### Given data
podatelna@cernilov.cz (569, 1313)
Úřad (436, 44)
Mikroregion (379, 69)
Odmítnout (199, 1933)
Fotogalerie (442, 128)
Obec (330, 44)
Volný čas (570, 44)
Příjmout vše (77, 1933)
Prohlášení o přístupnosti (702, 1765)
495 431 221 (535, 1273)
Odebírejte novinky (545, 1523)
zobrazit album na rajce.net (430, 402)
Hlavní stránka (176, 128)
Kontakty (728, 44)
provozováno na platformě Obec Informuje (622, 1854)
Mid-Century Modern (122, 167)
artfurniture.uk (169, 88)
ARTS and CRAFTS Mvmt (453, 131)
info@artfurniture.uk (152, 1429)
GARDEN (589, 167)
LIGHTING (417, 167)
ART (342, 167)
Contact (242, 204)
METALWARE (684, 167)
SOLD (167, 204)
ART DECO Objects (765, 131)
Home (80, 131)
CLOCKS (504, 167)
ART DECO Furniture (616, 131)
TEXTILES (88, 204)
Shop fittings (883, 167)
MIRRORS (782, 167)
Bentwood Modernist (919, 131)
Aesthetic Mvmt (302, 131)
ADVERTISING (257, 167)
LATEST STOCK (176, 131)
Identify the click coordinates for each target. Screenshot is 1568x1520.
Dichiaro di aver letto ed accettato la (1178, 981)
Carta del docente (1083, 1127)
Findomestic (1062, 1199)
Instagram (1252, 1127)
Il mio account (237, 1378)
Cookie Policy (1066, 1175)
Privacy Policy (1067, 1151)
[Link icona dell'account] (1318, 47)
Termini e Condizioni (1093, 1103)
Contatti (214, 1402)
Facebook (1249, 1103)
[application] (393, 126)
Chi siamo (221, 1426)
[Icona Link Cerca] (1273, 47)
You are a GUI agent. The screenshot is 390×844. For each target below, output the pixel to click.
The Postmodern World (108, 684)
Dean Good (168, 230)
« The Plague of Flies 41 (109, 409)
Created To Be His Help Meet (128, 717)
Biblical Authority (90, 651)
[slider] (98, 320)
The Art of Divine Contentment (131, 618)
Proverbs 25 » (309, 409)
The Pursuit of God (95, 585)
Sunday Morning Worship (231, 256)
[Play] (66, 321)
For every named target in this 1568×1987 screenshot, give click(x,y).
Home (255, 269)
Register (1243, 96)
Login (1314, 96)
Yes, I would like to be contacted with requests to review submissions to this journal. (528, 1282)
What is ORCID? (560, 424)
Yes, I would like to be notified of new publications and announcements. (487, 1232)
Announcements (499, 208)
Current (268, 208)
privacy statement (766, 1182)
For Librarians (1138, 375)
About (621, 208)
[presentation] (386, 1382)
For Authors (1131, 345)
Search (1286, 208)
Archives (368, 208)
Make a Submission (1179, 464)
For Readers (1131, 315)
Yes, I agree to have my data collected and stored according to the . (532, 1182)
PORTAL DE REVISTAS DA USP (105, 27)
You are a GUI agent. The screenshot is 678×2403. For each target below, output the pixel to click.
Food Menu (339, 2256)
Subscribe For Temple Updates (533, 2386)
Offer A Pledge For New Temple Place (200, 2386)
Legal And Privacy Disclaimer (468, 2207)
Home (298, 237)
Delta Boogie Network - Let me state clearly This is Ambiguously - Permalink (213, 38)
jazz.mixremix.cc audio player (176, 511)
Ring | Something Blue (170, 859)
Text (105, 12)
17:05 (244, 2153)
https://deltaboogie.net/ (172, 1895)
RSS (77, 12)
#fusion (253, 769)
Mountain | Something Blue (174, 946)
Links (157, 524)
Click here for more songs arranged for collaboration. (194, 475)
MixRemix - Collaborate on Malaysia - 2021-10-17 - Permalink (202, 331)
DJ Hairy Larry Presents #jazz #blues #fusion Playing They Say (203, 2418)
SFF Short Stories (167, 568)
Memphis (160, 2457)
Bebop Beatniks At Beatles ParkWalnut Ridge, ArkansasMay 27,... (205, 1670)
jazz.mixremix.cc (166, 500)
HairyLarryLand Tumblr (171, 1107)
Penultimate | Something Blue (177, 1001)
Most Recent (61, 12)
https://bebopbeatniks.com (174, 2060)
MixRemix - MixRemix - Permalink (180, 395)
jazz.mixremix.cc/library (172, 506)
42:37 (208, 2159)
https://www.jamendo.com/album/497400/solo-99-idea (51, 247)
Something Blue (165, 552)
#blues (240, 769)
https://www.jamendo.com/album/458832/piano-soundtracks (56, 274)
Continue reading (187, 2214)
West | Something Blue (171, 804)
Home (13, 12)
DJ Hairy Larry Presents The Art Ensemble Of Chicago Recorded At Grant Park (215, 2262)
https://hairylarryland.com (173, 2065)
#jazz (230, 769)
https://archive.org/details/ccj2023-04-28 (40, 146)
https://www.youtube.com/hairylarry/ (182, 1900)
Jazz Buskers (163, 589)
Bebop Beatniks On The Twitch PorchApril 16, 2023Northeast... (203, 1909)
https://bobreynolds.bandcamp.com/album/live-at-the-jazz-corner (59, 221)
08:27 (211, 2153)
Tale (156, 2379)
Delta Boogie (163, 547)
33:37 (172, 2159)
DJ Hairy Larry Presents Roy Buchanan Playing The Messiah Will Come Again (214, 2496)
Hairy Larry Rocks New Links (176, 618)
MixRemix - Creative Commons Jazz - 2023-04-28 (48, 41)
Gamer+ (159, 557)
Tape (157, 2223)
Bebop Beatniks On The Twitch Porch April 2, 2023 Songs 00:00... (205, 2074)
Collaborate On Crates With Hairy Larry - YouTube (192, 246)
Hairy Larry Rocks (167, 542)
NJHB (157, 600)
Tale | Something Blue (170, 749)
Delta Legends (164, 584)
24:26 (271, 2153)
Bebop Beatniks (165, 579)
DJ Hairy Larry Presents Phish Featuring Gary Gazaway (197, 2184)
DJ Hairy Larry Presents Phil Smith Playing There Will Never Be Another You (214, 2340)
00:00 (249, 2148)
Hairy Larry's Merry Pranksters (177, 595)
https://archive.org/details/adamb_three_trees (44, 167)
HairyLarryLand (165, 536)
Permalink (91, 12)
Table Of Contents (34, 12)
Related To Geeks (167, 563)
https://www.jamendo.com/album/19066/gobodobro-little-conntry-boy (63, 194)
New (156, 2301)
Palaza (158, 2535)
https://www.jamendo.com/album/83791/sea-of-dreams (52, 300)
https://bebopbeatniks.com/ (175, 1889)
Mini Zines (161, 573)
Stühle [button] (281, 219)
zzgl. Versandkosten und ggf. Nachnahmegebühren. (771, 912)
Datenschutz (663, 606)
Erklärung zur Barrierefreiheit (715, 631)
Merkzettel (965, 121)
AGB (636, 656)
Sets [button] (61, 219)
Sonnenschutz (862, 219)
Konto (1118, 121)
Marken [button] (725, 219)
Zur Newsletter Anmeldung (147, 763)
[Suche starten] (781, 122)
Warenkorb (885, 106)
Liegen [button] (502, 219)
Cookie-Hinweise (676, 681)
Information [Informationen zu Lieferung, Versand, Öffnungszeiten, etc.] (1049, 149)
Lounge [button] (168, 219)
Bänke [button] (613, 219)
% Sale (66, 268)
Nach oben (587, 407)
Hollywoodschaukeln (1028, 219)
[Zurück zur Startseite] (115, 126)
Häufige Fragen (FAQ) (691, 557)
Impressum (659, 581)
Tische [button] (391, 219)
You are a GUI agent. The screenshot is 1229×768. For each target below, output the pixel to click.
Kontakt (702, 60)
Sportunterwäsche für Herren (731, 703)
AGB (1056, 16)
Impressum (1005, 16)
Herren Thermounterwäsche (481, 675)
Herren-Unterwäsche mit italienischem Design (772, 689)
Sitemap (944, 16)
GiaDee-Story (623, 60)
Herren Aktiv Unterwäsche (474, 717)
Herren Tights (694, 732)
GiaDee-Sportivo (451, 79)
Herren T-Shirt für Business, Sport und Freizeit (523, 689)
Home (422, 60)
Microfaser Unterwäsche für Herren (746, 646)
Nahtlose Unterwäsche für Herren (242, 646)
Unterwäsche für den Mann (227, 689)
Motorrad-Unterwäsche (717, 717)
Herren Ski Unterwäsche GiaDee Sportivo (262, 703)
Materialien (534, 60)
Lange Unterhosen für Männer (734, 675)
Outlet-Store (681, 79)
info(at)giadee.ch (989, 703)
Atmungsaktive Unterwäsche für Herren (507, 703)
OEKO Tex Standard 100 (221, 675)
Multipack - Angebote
######
_Problem statement_
Copy each line exactly, from the line containing "HairyLarryLand (165, 536)" down to the last line of the material, and no other lines.

_Response_
HairyLarryLand (165, 536)
Permalink (91, 12)
Table Of Contents (34, 12)
Related To Geeks (167, 563)
https://www.jamendo.com/album/19066/gobodobro-little-conntry-boy (63, 194)
New (156, 2301)
Palaza (158, 2535)
https://www.jamendo.com/album/83791/sea-of-dreams (52, 300)
https://bebopbeatniks.com/ (175, 1889)
Mini Zines (161, 573)
Stühle [button] (281, 219)
zzgl. Versandkosten und ggf. Nachnahmegebühren. (771, 912)
Datenschutz (663, 606)
Erklärung zur Barrierefreiheit (715, 631)
Merkzettel (965, 121)
AGB (636, 656)
Sets [button] (61, 219)
Sonnenschutz (862, 219)
Konto (1118, 121)
Marken [button] (725, 219)
Zur Newsletter Anmeldung (147, 763)
[Suche starten] (781, 122)
Warenkorb (885, 106)
Liegen [button] (502, 219)
Cookie-Hinweise (676, 681)
Information [Informationen zu Lieferung, Versand, Öffnungszeiten, etc.] (1049, 149)
Lounge [button] (168, 219)
Bänke [button] (613, 219)
% Sale (66, 268)
Nach oben (587, 407)
Hollywoodschaukeln (1028, 219)
[Zurück zur Startseite] (115, 126)
Häufige Fragen (FAQ) (691, 557)
Impressum (659, 581)
Tische [button] (391, 219)
You are a GUI agent. The screenshot is 1229×768. For each target below, output the pixel to click.
Kontakt (702, 60)
Sportunterwäsche für Herren (731, 703)
AGB (1056, 16)
Impressum (1005, 16)
Herren Thermounterwäsche (481, 675)
Herren-Unterwäsche mit italienischem Design (772, 689)
Sitemap (944, 16)
GiaDee-Story (623, 60)
Herren Aktiv Unterwäsche (474, 717)
Herren Tights (694, 732)
GiaDee-Sportivo (451, 79)
Herren T-Shirt für Business, Sport und Freizeit (523, 689)
Home (422, 60)
Microfaser Unterwäsche für Herren (746, 646)
Nahtlose Unterwäsche für Herren (242, 646)
Unterwäsche für den Mann (227, 689)
Motorrad-Unterwäsche (717, 717)
Herren Ski Unterwäsche GiaDee Sportivo (262, 703)
Materialien (534, 60)
Lange Unterhosen für Männer (734, 675)
Outlet-Store (681, 79)
info(at)giadee.ch (989, 703)
Atmungsaktive Unterwäsche für Herren (507, 703)
OEKO Tex Standard 100 (221, 675)
Multipack - Angebote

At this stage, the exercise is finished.